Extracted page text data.
§

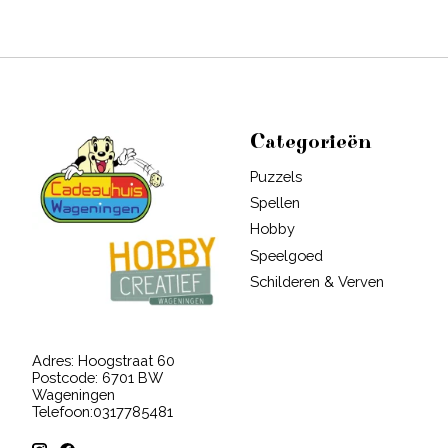
Categorieën
Puzzels
Spellen
Hobby
Speelgoed
Schilderen & Verven
Adres: Hoogstraat 60
Postcode: 6701 BW
Wageningen
Telefoon:0317785481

§

Description of the task. Could you output the lines above, exactly as written, from the one containing "Adres: Hoogstraat 60" through the last, with both ends included and no others?

Solution to this problem.
Adres: Hoogstraat 60
Postcode: 6701 BW
Wageningen
Telefoon:0317785481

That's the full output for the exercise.